As seen on Managed Healthcare Executive.

Executives from Arrive Health and OptumRx say they have ironed out many of the problems with real-time benefit checks, which deliver out-of-pocket cost and prior authorization approval information at the time a prescription is being written.

The need for prior authorization and shock at the high out-of-pocket expense — those are experiences that people typically have after leaving a medical appointment and are at the pharmacy picking up their prescription. They cause frustration, delay, and often, people not taking medication as prescribed or never getting the prescription filled in the first place.

Real-time benefit check, which involves checking cost and coverage at the time of the prescription, is supposed to eliminate those experiences and bring them into the prescriber’s office as the prescription is being written.
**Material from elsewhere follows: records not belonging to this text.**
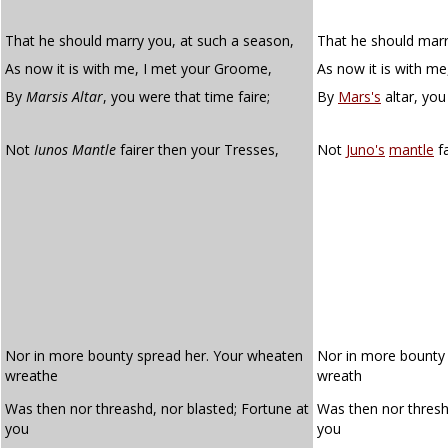
That he should marry you, at such a season,
That he should marr
As now it is with me, I met your Groome,
As now it is with m
By
Marsis Altar
, you were that time faire;
By
Mars's
altar, you
Not
Iunos Mantle
fairer then your Tresses,
Not
Juno's
mantle
fa
Nor in more bounty spread her. Your wheaten
Nor in more bount
wreathe
wreath
Was then nor threashd, nor blasted; Fortune at
Was then nor thres
you
you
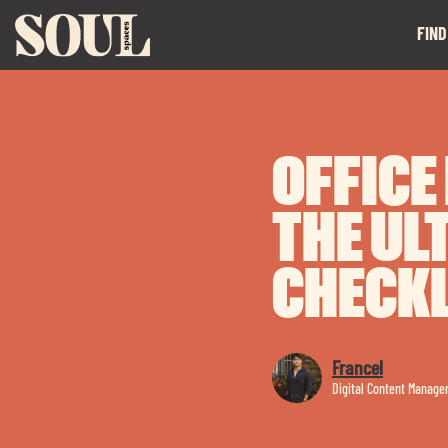
FIND
OFFICE
THE UL
CHECKL
Francel
Digital Content Manage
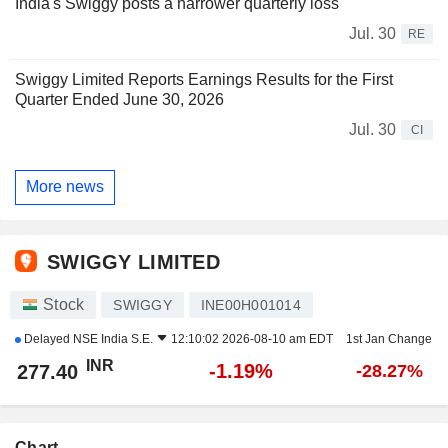
India's Swiggy posts a narrower quarterly loss
Jul. 30
RE
Swiggy Limited Reports Earnings Results for the First
Quarter Ended June 30, 2026
Jul. 30
CI
More news
SWIGGY LIMITED
Stock
SWIGGY
INE00H001014
Delayed
NSE India S.E.
12:10:02 2026-08-10 am EDT
1st Jan Change
INR
-1.19%
277.40
-28.27%
Chart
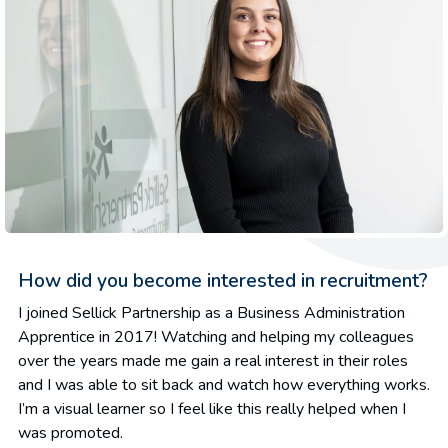
How did you become interested in recruitment?
I joined Sellick Partnership as a Business Administration
Apprentice in 2017! Watching and helping my colleagues
over the years made me gain a real interest in their roles
and I was able to sit back and watch how everything works.
I’m a visual learner so I feel like this really helped when I
was promoted.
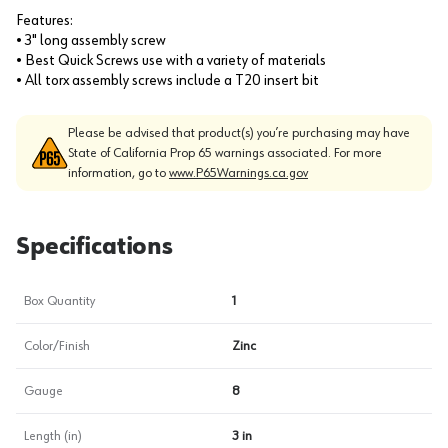
Features:
• 3" long assembly screw
• Best Quick Screws use with a variety of materials
• All torx assembly screws include a T20 insert bit
Please be advised that product(s) you’re purchasing may have
State of California Prop 65 warnings associated. For more
information, go to
www.P65Warnings.ca.gov
Specifications
Box Quantity
1
Color/Finish
Zinc
Gauge
8
Length (in)
3 in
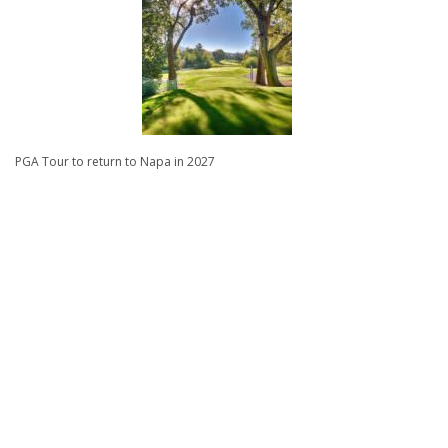
PGA Tour to return to Napa in 2027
But the reality check on real-time benefit check is that actual adoption has been slow, despite the intuitive appeal from both prescribers and patients wanting to know about insurance coverage upfront.
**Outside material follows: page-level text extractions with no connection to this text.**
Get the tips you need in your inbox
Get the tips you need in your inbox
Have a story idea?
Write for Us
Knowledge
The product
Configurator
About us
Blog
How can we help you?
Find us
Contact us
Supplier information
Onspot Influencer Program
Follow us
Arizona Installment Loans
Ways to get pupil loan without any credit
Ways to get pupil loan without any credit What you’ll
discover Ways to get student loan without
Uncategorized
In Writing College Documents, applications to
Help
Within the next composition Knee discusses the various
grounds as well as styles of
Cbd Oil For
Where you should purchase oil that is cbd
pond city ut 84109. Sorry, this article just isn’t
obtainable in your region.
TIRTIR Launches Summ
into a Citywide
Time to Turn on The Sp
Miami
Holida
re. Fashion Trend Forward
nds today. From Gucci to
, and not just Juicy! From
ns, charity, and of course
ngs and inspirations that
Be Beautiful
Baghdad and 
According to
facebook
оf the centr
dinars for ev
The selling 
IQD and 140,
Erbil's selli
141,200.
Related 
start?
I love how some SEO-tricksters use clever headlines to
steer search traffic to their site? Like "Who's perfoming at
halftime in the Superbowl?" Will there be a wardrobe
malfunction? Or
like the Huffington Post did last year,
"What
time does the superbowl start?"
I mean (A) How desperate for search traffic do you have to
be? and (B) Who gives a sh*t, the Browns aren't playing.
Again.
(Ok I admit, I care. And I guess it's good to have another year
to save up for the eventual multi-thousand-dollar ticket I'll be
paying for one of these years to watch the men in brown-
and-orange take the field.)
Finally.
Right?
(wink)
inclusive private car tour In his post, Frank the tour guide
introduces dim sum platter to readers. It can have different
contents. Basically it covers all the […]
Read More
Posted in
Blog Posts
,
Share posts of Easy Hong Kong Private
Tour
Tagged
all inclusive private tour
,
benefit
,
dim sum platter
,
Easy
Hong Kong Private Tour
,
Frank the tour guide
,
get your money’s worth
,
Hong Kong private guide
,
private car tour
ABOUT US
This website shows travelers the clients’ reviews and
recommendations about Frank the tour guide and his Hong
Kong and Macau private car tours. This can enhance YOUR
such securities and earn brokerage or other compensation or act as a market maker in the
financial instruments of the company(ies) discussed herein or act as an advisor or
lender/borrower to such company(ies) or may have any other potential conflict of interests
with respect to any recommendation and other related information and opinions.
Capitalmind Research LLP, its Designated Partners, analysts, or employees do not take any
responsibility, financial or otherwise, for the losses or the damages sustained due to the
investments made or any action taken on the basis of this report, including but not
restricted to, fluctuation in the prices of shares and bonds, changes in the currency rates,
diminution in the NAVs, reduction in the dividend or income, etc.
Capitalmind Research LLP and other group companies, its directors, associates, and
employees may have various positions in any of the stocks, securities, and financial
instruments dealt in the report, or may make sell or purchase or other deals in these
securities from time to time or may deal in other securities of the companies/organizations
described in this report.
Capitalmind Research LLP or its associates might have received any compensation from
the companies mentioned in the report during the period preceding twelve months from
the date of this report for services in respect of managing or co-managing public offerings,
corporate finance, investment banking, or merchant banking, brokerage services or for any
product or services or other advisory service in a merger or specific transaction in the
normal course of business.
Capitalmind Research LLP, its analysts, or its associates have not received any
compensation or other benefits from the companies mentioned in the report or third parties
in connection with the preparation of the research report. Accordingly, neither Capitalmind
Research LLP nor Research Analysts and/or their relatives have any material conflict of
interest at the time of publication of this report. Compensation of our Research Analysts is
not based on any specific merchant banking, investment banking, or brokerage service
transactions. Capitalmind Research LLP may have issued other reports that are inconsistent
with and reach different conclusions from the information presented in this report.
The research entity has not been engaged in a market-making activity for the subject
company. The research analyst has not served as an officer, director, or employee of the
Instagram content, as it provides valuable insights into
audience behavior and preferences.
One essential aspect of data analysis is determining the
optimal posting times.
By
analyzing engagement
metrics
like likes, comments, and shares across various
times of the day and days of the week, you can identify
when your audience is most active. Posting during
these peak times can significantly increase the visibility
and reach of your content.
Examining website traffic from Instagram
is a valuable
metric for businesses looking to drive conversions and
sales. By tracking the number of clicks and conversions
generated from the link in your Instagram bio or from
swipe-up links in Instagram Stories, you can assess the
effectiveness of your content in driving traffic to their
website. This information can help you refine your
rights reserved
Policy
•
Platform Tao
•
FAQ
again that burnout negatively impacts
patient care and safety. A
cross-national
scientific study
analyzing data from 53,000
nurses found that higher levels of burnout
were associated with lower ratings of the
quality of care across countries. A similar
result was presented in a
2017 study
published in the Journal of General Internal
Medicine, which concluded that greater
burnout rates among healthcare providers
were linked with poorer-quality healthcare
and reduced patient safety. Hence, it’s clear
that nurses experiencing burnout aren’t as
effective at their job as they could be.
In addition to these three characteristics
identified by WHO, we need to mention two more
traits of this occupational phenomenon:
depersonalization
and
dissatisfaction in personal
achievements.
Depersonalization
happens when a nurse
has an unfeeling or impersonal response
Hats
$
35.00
“The information presented is still not trusted,” Abhi Sindhwani said today at the 2022 PBMI Annual National Conference in Orlando, Florida. “The information sometimes is inaccurate.”

Sindhwani, senior vice president, payer/PBM market growth for Arrive Health, a real-time benefits check company that used to be called RxRevu, and Lauren Hackenberg, Pharm.D., senior EHR engagement director for OptumRx, led a session on real-time benefit check at the PBMI meeting today that focused on Arrive Health and the work it has done with OptumRx. The two companies have been doing business with together since 2018.
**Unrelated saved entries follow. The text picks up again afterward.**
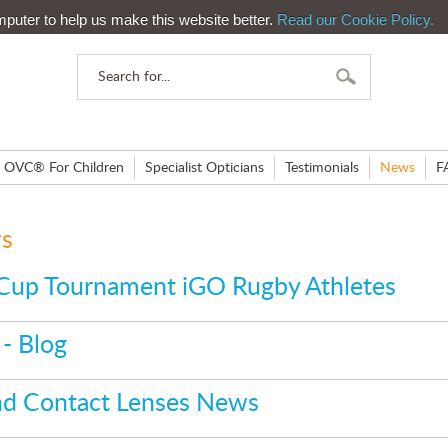
mputer to help us make this website better.
Read our Cookie Policy.
OVC® For Children
Specialist Opticians
Testimonials
News
F
ws
Cup Tournament iGO Rugby Athletes
- Blog
and Contact Lenses News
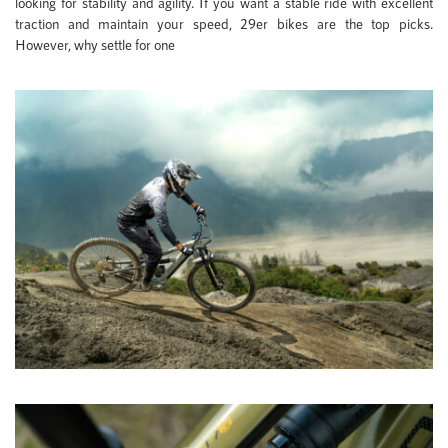
looking for stability and agility. If you want a stable ride with excellent
traction and maintain your speed, 29er bikes are the top picks.
However, why settle for one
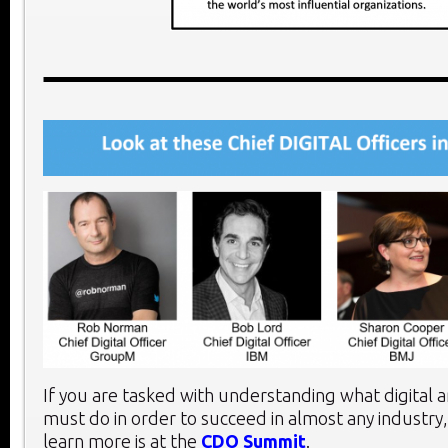
If you are tasked with understanding what digital 
must do in order to succeed in almost any industry,
learn more is at the
CDO Summit
.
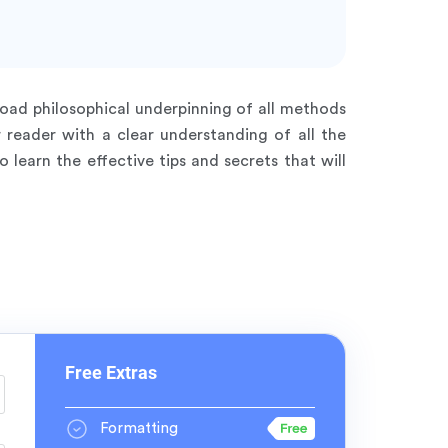
road philosophical underpinning of all methods
r reader with a clear understanding of all the
earn the effective tips and secrets that will
Free Extras
Formatting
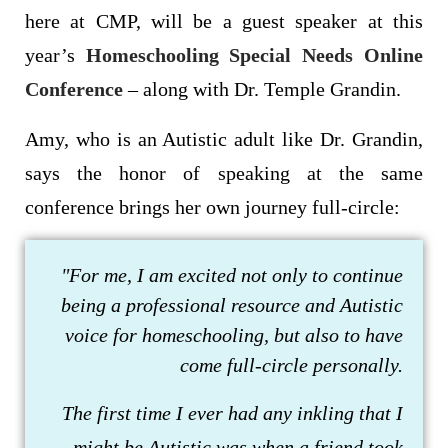
here at CMP, will be a guest speaker at this
year’s
Homeschooling Special Needs Online
Conference
– along with Dr. Temple Grandin.
Amy, who is an Autistic adult like Dr. Grandin,
says the honor of speaking at the same
conference brings her own journey full-circle:
"For me, I am excited not only to continue
being a professional resource and Autistic
voice for homeschooling, but also to have
come full-circle personally.
The first time I ever had any inkling that I
might be Autistic was when a friend took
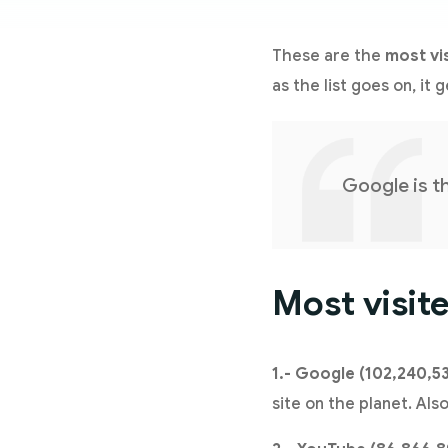
These are the
most vi
as the list goes on, it 
Google is t
Most visit
1.- Google (102,240,5
site on the planet. Al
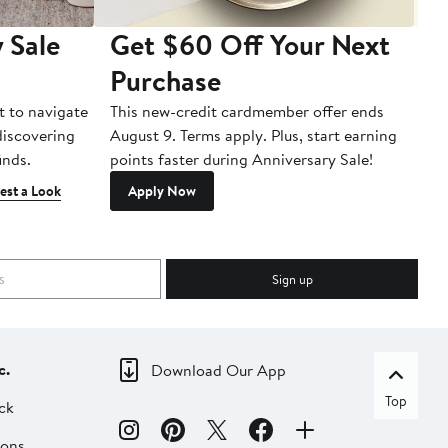
 Sale
Get $60 Off Your Next
T
Purchase
A
t to navigate
This new-credit cardmember offer ends
Di
 discovering
August 9. Terms apply. Plus, start earning
inds.
points faster during Anniversary Sale!
est a Look
Apply Now
Sign up
c.
Download Our App
Top
ck
ions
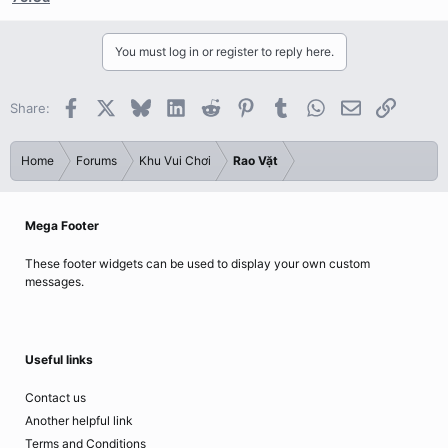
You must log in or register to reply here.
Facebook
X
Bluesky
LinkedIn
Reddit
Pinterest
Tumblr
WhatsApp
Email
Link
Share:
Home
Forums
Khu Vui Chơi
Rao Vặt
Mega Footer
These footer widgets can be used to display your own custom
messages.
Useful links
Contact us
Another helpful link
Terms and Conditions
Hackenberg presented a slide showing that Arrive Health’s real-time benefit check resulted in the avoidance of 5,000 prior authorization approval processes per month and 14,500 drug switches. Another slide she presented said that as an OptumRx partner, Arrive Health handles 2 million unique prescribing events per month and that its services extend to a million people covered by OptumRx.

Sindhwani said PBMs, not just providers, have been wary of real-time benefit check technology because they haven’t gotten the information they want from the vendors and the systems they are selling. “There are unknown transaction volumes. What are the member savings? How many switches are happening? Which providers are more compliant than others?” Sindhwani said. “These are all question marks. These insights are not being provided (to PBMs).”

Both Hackenberg and Sindhwani talked up Arrive Health as fixing the problems that have bedeviled real-time benefit checks. For example, Sindhwani said there is an “intelligence layer” to Arrive Health’s software that can use national drug codes, the unique identifiers assigned to medications by the FDA, to locate pharmacies where a prescription is available and then the related insurance coverage. The Arrive Health software also curates messaging for the providers to make sure it is clear and accurate.

Real-time benefit tends to focus on patient costs. But Hackenberg and Sindhwani said it also is capable of calculating the cost to the payer.